I have these questions:

First:
I don't understand what is mean by (Correct the phase before detection) (y=conj(h).*y? why we need it? how it works? in practical what is that mean?

Second:
In case we have multipath (equalizer), what will change in the system?
I added two path (two different h), but I don't know how to demodulate it.


Third:
Why the contellation diagram of the (slow fading channel) is very strange, since there are a lot of points that cross the origion.

Thank you very much.

clear all; close all; clc;
bits=10^6;
EbN_dB=0:2:16;
EbNo=10.^(EbN_dB/10);
BER=zeros(1,length(EbNo));

for i=1:length(EbN_dB)

% modulation
Ti=(2.*round(randint(1,bits)))-1;
Tq=(2.*round(randint(1,bits)))-1;
x=Ti+1i*Tq;

%generate the channel
h1=1/sqrt(2).*(randn(1,bits)+1i.*rand(1,bits));
h2=1/sqrt(2).*(randn(1,bits)+1i.*rand(1,bits));
n=(1/sqrt(2*EbNo(i)))*(randn(1,bits)+1i*randn(1,bits));

%transmit the signal over flat fading channel
y1=(h1.*x)+n;
y2=(h2.*x)+n;

%Correct the phase before detection
y1=conj(h1).*y1;
y2=conj(h2).*y2;

% demodulation
Ri=sign(real);
Rq=sign(imag);

% ber calculation
BER1=(bits-sum(Ti==Ri))/bits;
BER2=(bits-sum(Tq==Rq))/bits;
BER(i)=mean([BER1 BER2]);
end

semilogy(EbN_dB, BER,'o-')
axis([0 16 10^-6 1]);
hold on

p=qfunc(sqrt(2*EbNo));
semilogy(EbN_dB,2*p-p.^2,'m-','linewidth',1.0);
legend('Simulated QPSK BER Over Rayleigh Fading','Theoritical QPSK BER Over AWGN');
xlabel('EbNo(dB)')
ylabel('BER')
grid on

% plotting constellation diagram
figure(2)
plot(y,'r.');
hold on
plot(x,'bs');
axis([-2 2 -2 2]);
title('Constellation Plot for QPSK' );
grid;

 

[David83]

First: \[h^*y=h^*(hx+n)=|h|^2x+h^*n\]. The channel coefficient h is a complex random variable. That is: \[h=|h|e^{j\theta}\]. The phase will cause phase rotation of the signal, and thus must be compensated, otherwise, the detection process fails.

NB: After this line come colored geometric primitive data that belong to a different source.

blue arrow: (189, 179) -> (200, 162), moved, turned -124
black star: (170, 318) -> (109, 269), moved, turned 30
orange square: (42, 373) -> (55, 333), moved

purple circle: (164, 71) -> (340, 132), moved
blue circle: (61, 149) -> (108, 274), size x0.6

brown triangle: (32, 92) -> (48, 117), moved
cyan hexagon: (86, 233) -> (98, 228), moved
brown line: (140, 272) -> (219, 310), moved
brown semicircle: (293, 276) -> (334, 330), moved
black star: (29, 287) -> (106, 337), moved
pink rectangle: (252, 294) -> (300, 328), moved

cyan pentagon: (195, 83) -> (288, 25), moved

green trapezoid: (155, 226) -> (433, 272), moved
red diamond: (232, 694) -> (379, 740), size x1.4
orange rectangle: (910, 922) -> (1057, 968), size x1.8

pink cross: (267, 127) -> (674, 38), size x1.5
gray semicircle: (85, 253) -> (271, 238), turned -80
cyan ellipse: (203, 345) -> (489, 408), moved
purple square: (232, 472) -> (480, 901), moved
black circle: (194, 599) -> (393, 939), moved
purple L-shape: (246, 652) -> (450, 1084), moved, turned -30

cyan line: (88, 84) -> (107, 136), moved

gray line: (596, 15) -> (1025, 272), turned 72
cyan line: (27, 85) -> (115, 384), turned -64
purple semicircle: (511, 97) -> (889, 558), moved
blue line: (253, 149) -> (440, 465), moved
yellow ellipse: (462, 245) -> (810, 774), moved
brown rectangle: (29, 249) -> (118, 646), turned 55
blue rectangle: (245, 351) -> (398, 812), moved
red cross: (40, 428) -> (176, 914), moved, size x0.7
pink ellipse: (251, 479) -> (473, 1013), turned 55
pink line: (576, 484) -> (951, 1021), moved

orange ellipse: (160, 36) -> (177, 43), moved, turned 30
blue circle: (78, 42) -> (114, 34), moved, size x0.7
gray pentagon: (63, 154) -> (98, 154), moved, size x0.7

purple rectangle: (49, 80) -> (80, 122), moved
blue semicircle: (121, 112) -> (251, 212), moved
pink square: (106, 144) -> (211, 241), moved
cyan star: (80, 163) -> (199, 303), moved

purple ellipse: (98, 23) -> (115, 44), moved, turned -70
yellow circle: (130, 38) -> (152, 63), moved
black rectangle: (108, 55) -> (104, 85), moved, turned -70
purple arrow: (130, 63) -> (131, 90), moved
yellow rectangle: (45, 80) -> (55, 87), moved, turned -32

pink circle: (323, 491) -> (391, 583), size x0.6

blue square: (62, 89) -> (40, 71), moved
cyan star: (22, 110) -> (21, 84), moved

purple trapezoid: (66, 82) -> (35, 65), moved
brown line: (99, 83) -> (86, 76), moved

Second: For a multipath channel, the relationship between the output signal and the input signal is convolution with channel. Actually, even in flat fading channel, it is convolution, however with a scaled delta function. In two paths channel, the nth received symbol can be written as \[y_n=h_0x_n+h_1x_{n-1}+z_n\]. Since the channel memory is one, you can transmit blocks of length N with zero before and zero after it as \[[0 x_0 ... x_{N-1} 0]^T\]. You can write the (N+1)-by1 received block as \[\mathbf{y}=\mathbf{H}\mathbf{x}+\mathbf{z}\]. Then you can do linear equalization (like zero forcing ZF or minimum mean squared error MMSE) or nonlinear equalization (like maximum likelihood ML or decision feedback equalizer DFE). For example, for ZF, the output of the equalizer will be \[\mathbf{H}^{-1}\mathbf{y}=\mathbf{x}+\mathbf{H}^{-1}\mathbf{z}\], and then you can do symbol-by-symbol detection. Try to implement this in MATLAB.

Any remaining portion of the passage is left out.